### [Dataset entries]
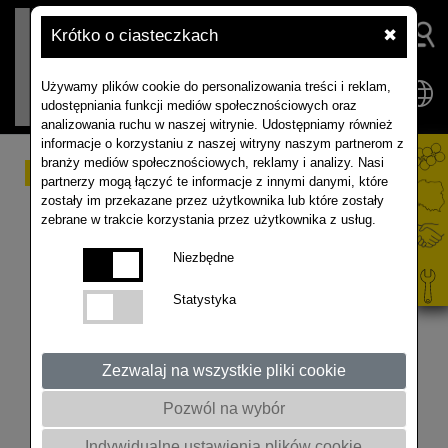
Krótko o ciasteczkach
✖
Używamy plików cookie do personalizowania treści i reklam,
udostępniania funkcji mediów społecznościowych oraz
analizowania ruchu w naszej witrynie. Udostępniamy również
informacje o korzystaniu z naszej witryny naszym partnerom z
branży mediów społecznościowych, reklamy i analizy. Nasi
AKCJA RABATOWA
partnerzy mogą łączyć te informacje z innymi danymi, które
zostały im przekazane przez użytkownika lub które zostały
2026 - informacje o Akcji
zebrane w trakcie korzystania przez użytkownika z usług.
i Konkursie
Niezbędne
Statystyka
www.rabaty.rapool.pl #rzepak #rolnictwo #konkurs
#nagrody
Zezwalaj na wszystkie pliki cookie
Pozwól na wybór
Indywidualne ustawienia plików cookie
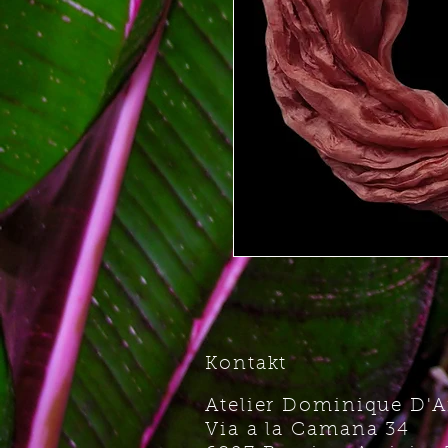
Kontakt
Atelier Dominique D'
Via a la Camana 34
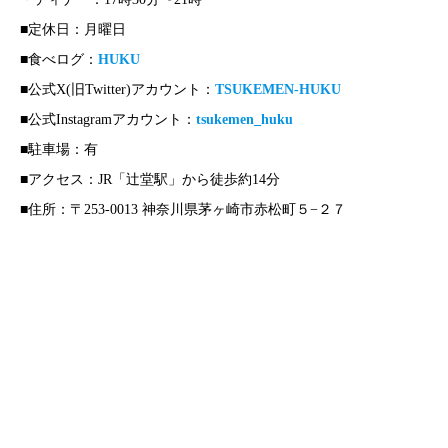
■定休日：月曜日
■食べログ：
HUKU
■公式X(旧Twitter)アカウント：
TSUKEMEN-HUKU
■公式Instagramアカウント：
tsukemen_huku
■駐車場：有
■アクセス：JR「辻堂駅」から徒歩約14分
■住所：〒253-0013 神奈川県茅ヶ崎市赤松町５−２７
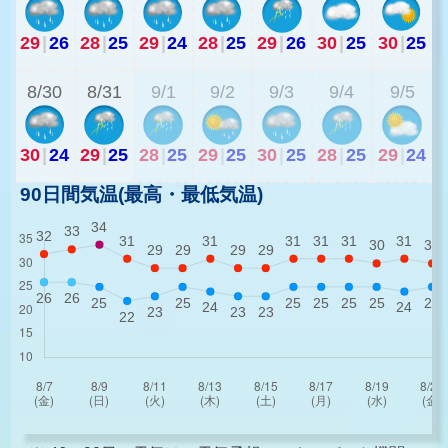
29
|
26
28
|
25
29
|
24
28
|
25
29
|
26
30
|
25
30
|
25
2
8/30
8/31
9/1
9/2
9/3
9/4
9/5
30
|
24
29
|
25
28
|
25
29
|
25
30
|
25
28
|
25
29
|
24
90日間気温(最高・最低気温)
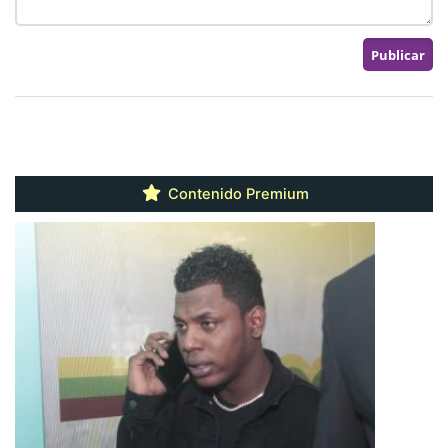
Contenido Premium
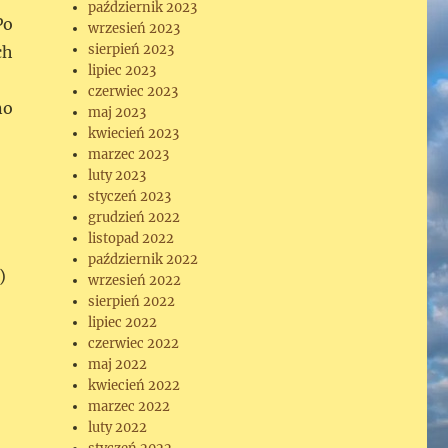
październik 2023
Po
wrzesień 2023
sierpień 2023
ch
lipiec 2023
czerwiec 2023
no
maj 2023
kwiecień 2023
marzec 2023
luty 2023
styczeń 2023
grudzień 2022
listopad 2022
październik 2022
)
wrzesień 2022
sierpień 2022
lipiec 2022
czerwiec 2022
maj 2022
kwiecień 2022
marzec 2022
luty 2022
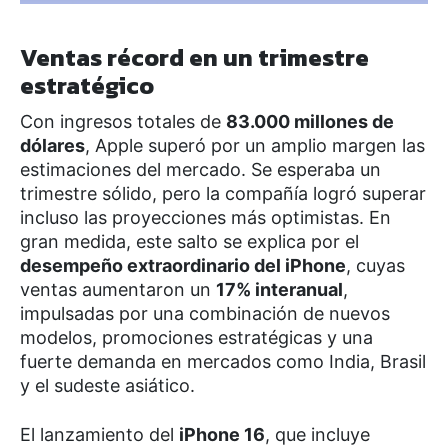
Ventas récord en un trimestre
estratégico
Con ingresos totales de
83.000 millones de
dólares
, Apple superó por un amplio margen las
estimaciones del mercado. Se esperaba un
trimestre sólido, pero la compañía logró superar
incluso las proyecciones más optimistas. En
gran medida, este salto se explica por el
desempeño extraordinario del iPhone
, cuyas
ventas aumentaron un
17% interanual
,
impulsadas por una combinación de nuevos
modelos, promociones estratégicas y una
fuerte demanda en mercados como India, Brasil
y el sudeste asiático.
El lanzamiento del
iPhone 16
, que incluye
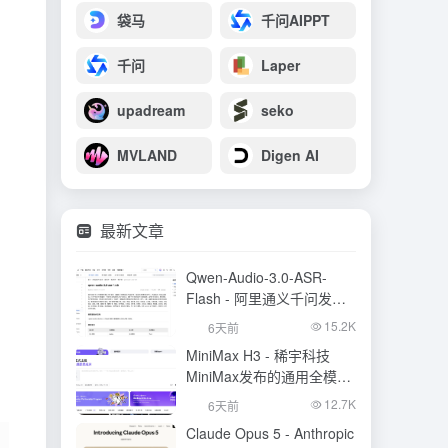
袋马
千问AIPPT
千问
Laper
upadream
seko
MVLAND
Digen AI
最新文章
Qwen-Audio-3.0-ASR-
Flash - 阿里通义千问发布
的语音识别大模型
15.2K
6天前
MiniMax H3 - 稀宇科技
MiniMax发布的通用全模态
生成模型
12.7K
6天前
Claude Opus 5 - Anthropic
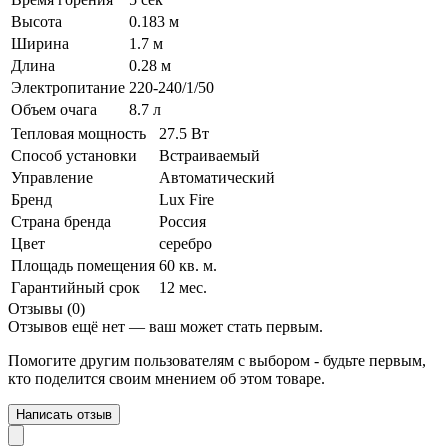
Высота
0.183 м
Ширина
1.7 м
Длина
0.28 м
Электропитание
220-240/1/50
Объем очага
8.7 л
Тепловая мощность
27.5 Вт
Способ установки
Встраиваемый
Управление
Автоматический
Бренд
Lux Fire
Страна бренда
Россия
Цвет
серебро
Площадь помещения
60 кв. м.
Гарантийный срок
12 мес.
Отзывы (0)
Отзывов ещё нет — ваш может стать первым.
Помогите другим пользователям с выбором - будьте первым,
кто поделится своим мнением об этом товаре.
Написать отзыв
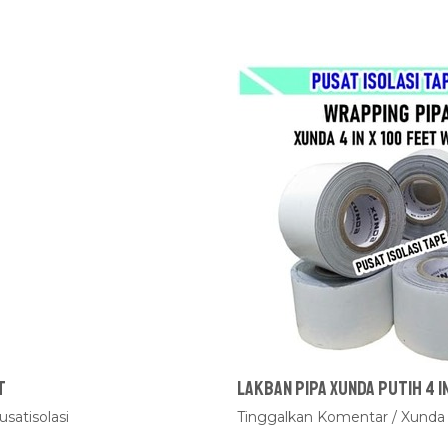
t
Lakban Pipa Xunda Putih 4 i
usatisolasi
Tinggalkan Komentar
/
Xunda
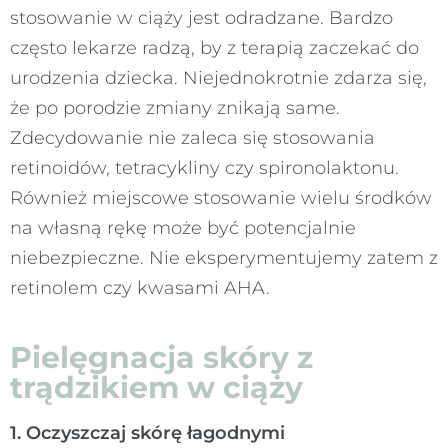
stosowanie w ciąży jest odradzane. Bardzo
często lekarze radzą, by z terapią zaczekać do
urodzenia dziecka. Niejednokrotnie zdarza się,
że po porodzie zmiany znikają same.
Zdecydowanie nie zaleca się stosowania
retinoidów, tetracykliny czy spironolaktonu.
Również miejscowe stosowanie wielu środków
na własną rękę może być potencjalnie
niebezpieczne. Nie eksperymentujemy zatem z
retinolem czy kwasami AHA.
Pielęgnacja skóry z
trądzikiem w ciąży
1. Oczyszczaj skórę łagodnymi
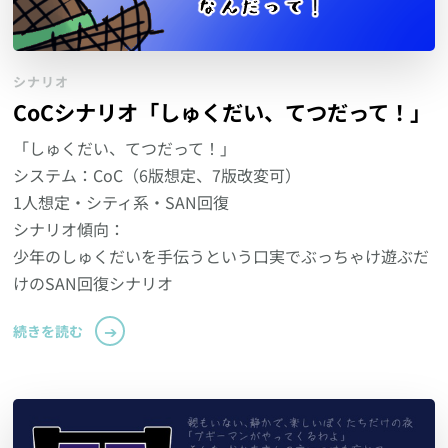
シナリオ
CoCシナリオ「しゅくだい、てつだって！」
「しゅくだい、てつだって！」
システム：CoC（6版想定、7版改変可）
1人想定・シティ系・SAN回復
シナリオ傾向：
少年のしゅくだいを手伝うという口実でぶっちゃけ遊ぶだ
けのSAN回復シナリオ
続きを読む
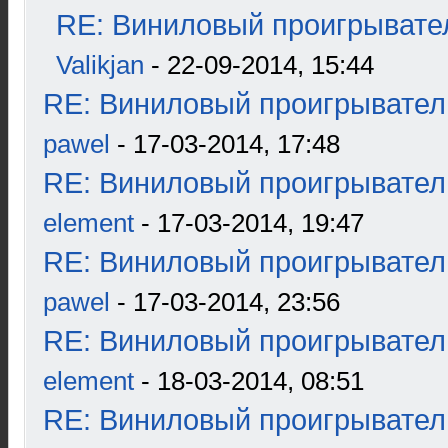
RE: Виниловый проигрывател
Valikjan
- 22-09-2014, 15:44
RE: Виниловый проигрыватель
pawel
- 17-03-2014, 17:48
RE: Виниловый проигрыватель
element
- 17-03-2014, 19:47
RE: Виниловый проигрыватель
pawel
- 17-03-2014, 23:56
RE: Виниловый проигрыватель
element
- 18-03-2014, 08:51
RE: Виниловый проигрыватель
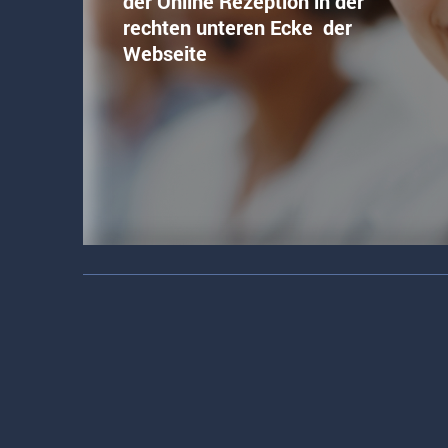
der Online Rezeption in der
rechten unteren Ecke der
Webseite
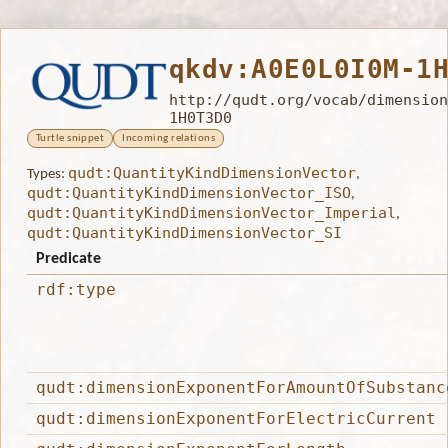
qkdv:A0E0L0I0M-1
http://qudt.org/vocab/dimension
1H0T3D0
Turtle snippet
Incoming relations
qudt:QuantityKindDimensionVector
Types:
,
qudt:QuantityKindDimensionVector_ISO
,
qudt:QuantityKindDimensionVector_Imperial
,
qudt:QuantityKindDimensionVector_SI
Predicate
rdf:type
qudt:dimensionExponentForAmountOfSubstanc
qudt:dimensionExponentForElectricCurrent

### [EXERCISE DIRECTIONS]
Total the lines of the data that include the word "mediów", and give that total as the sole response.

### [WRITTEN SOLUTION]
2